Judiciary

Schumer Signals ‘Nuclear’ War on Nominees

Senate Democrats are preparing to once again filibuster President Bush’s judicial nominees despite efforts by Senate Judiciary Chairman Arlen Specter (R.-Pa.) to extend an olive branch in hopes of reconciling differences. Liberal Sen. Chuck Schumer (D.-N.Y.) dismissed Specter’s gesture Thursday and all but declared war on the nominees Bush resubmitted to the Senate last week.

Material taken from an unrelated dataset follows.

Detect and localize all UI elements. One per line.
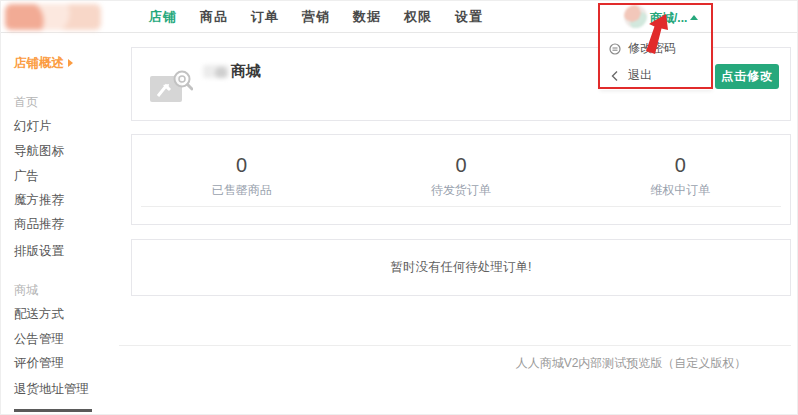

Hoping to avoid the so-called “nuclear” option that would change the Senate’s filibuster rule, Specter said he would tackle the nomination of William Myers III to the 9th Circuit appeals court next Tuesday. Myers, by Specter’s calculation, is only two votes shy of the 60 needed to avoid a filibuster. He would have 58 votes if all Republicans and three supportive Democrats–Senators Joe Biden (Del.), Ben Nelson (Neb.) and Ken Salazar (Colo.)–vote for his confirmation. Needing only two other Democrats, Specter suggested Schumer could be a possible convert.

“Senator Schumer has made the public comment that there ought to be balance on all of the circuits, and the 9th Circuit is a very liberal circuit,” Specter told reporters. “I think William Myers would give some balance to the 9th Circuit, and that is going to be one of the arguments that I am going to make.”

But only moments after Specter concluded his wide-ranging 40-minute press briefing in the Capitol, Schumer took center stage to declare his opposition to Myers–and the other six nominees whom Democrats filibustered in Bush’s first term. “Unless there’s new and dramatic information, we feel nothing has changed and they should continue to be blocked,” Schumer said in response to a question from HUMAN EVENTS. “In fact, I said the President nominating them is sort of a poke in the eye.”

Schumer said Myers’s record was “off the deep end” when it came to the environment. The former Interior Department solicitor was filibustered last July primarily for his prior lobbying work on behalf of mining and grazing interests. “You know, we are talking to our senators, and I think it will be hard for them to pick up the other two [votes for Myers]. And Myers is an unusual case because a couple of people had committed to him before we knew that the president was renominating. I think he’d have the easiest chance of all of them, and I don’t think he has the votes yet either.”

Without the support of two additional Democrats, Myers almost certainly faces a filibuster, as is the case with the other nominees, whom Democrats consider more controversial. Even though Specter insists on moving Myers through the Judiciary Committee first, it is unclear if he will be the first nominee brought to the floor for a vote. Other Republicans have privately said they would prefer one of two female nominees: Texas Supreme Court Justice Priscilla Owen or California Supreme Court Justice Janice Rogers Brown, who is black. Senate Majority Leader Bill Frist (R.-Tenn.) has declined to reveal his intentions.

When Specter was confronted Thursday with the possibility that Frist could take a different course, the Judiciary chairman responded: “Whether the majority leader would want to bring somebody to the floor is obviously something only he could answer. But my sense is he is willing to give the committee a reasonable period of time to try to work it through. I do know Senator Frist wants to avoid the confrontation if he possibly can.”

A month ago, Specter told HUMAN EVENTS he didn’t see the need to hold hearings for all of the nominees Bush resubmitted to the Senate. He singled out only two–Defense Department counsel William Haynes and Brigham Young University counsel Thomas Griffith–who would likely need hearings. But since then, Specter has taken a more cautious approach, as evidenced by Myers, who now faces his second hearing next Tuesday.

“My preference would be not to have hearings, and there is good precedent not to have hearings,” Specter said Thursday. “But when somebody comes to me on the other side and says, ‘There’s some issue I’d like to explore,’ for example, [William] Haynes, deputy general counsel for the Department of Defense, on what has happened on the issues of torture, there’s a reason we’ll have a hearing. If I see daylight that a hearing might be productive, I’ll have a hearing. So I’m going to take them one at a time.”

Specter also used the occasion to outline his views on the so-called “nuclear” option, which would alter the Senate’s filibuster rule to exclude judicial confirmations from the 60-vote supermajority needed for legislation. Specter called the Democrats’ use of the filibuster on nominees “unprecedented,” but he refused to commit to changing the rule.

“I have not made a judgment on it,” Specter said. “As I’ve said before, I’d prefer not to come to that bridge, and I’m certainly not going to jump off that bridge until I come to it. I’m going to exercise every last ounce of my energy to solve this problem without the nuclear option. If we have the nuclear option, the Senate will be in turmoil and the Judiciary Committee will be hell.”